Allí, como cada noche, los gatos se reunían en silencio, formando un círculo irregular sobre el techo de chapa corrugada. El leve tintineo de una lámina suelta era el único sonido, roto por el roce constante de las garras. Entre ellos, en un árbol que se alzaba majestuoso cerca del tejado, Tomás entrenaba. Sus garras rasgaban la corteza áspera del tronco con una furia controlada, mientras Bolita, su viejo mentor, lo observaba con sus ojos amarillentos, que parecían contener la sabiduría de siglos.
—Tienes fuerza, Tomás —le dijo Bolita, con una voz rasposa que apenas se distinguía del susurro del viento mientras afilaba sus propias garras contra una piedra lisa—. Pero eso no es suficiente cuando enfrentas lo desconocido. Existen técnicas… prohibidas… técnicas de garras que solo unos pocos han usado. Yo fui uno de ellos.
Tomás detuvo su frenético entrenamiento, las patas tensas, y lo miró curioso. El viento susurraba entre las hojas secas, llevando consigo un eco de secretos.
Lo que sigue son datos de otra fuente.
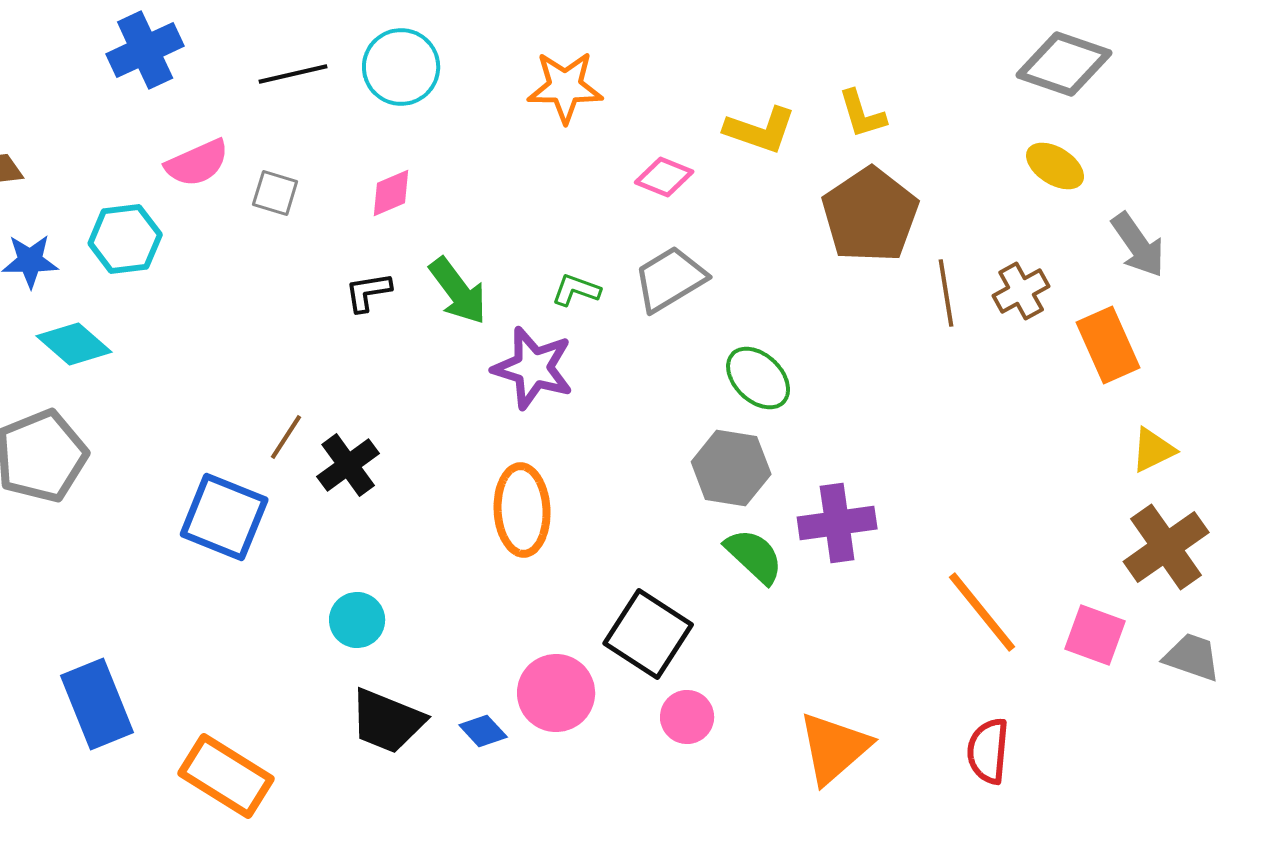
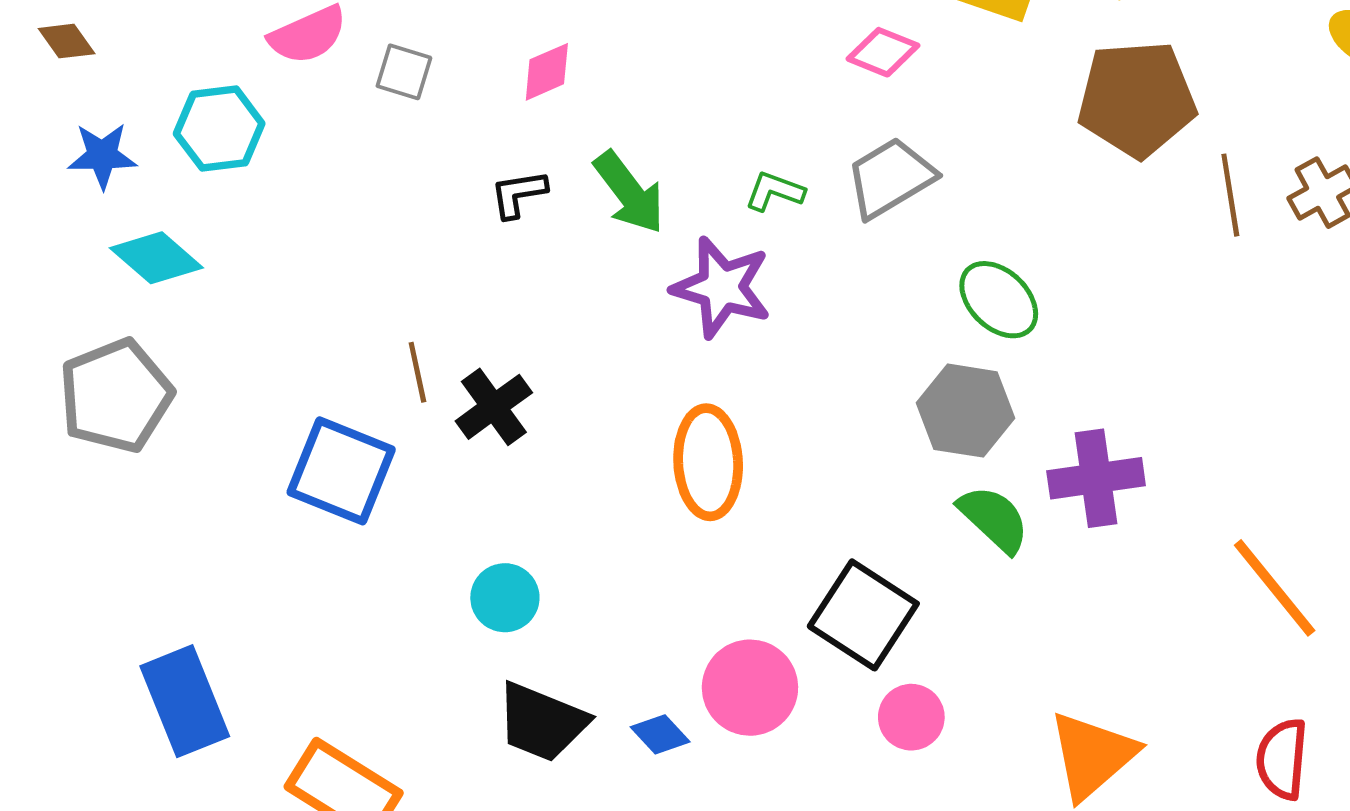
brown pentagon: (870, 215) -> (1137, 99), turned 30
brown line: (286, 437) -> (417, 372), turned -45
—¿Por qué son prohibidas? —preguntó, su voz un murmullo de anhelo por el conocimiento.
—Porque dejan cicatrices... no solo en el cuerpo, también en el alma. Desgarran la oscuridad, sí, pero te cambian para siempre. Usé una de ellas contra un enemigo formidable —dijo Bolita, bajando la mirada hacia la oscuridad de las calles, su expresión endurecida por un recuerdo doloroso—. Esa noche… esa pelea... nadie quedó igual. La marca que dejé en aquel ser… la marca que me dejó a mí…
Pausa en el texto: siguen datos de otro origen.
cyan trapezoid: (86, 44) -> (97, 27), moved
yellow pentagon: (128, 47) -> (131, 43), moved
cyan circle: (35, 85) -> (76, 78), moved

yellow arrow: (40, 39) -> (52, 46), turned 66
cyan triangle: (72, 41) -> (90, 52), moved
—¿Ese enemigo… era fu…? —alcanzó a decir Tomás, pero fue interrumpido por un rugido gutural desde el tejado, un sonido que cortó la tensión como una cuchilla.
—¡Tomás! ¡Es tu turno! —gritó un gato más joven, desde la cornisa, su voz llena de expectativa.
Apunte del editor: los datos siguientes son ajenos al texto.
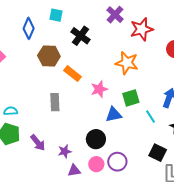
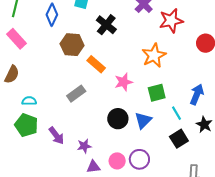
orange star: (127, 63) -> (154, 55), turned 30
gray rectangle: (55, 102) -> (76, 94), turned 54
blue triangle: (114, 115) -> (143, 120), moved, turned -36
black circle: (96, 139) -> (118, 119), moved
black square: (158, 153) -> (179, 139), moved, turned 30

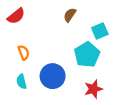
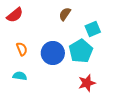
blue circle: (53, 76) -> (53, 53), moved
cyan semicircle: (21, 81) -> (20, 76), turned 112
Sin tiempo para pensar más en las sombras del pasado de Bolita, Tomás bajó del árbol con una agilidad sorprendente y se dirigió al centro del techo, donde todos esperaban ver su próxima prueba. Pero lo que vio lo hizo frenar en seco, sus patas traseras derrapando sobre el metal.
No era un gato.
Eran cuatro ratas gigantes, del tamaño de gatos pequeños, sus cuerpos cubiertos de pelo ralo y sucio, y sus ojos rojos encendidos por el hambre y una violencia primigenia. Las hermanas Tmratas, como se las conocía en los callejones, famosas por merodear las alcantarillas y cazar gatos incautos que se aventuraban demasiado lejos. Eran una leyenda urbana, una amenaza real.
—¿Me están poniendo a prueba… o quieren matarme? —pensó Tomás, apretando los dientes, sus músculos tensos, evaluando el peligro.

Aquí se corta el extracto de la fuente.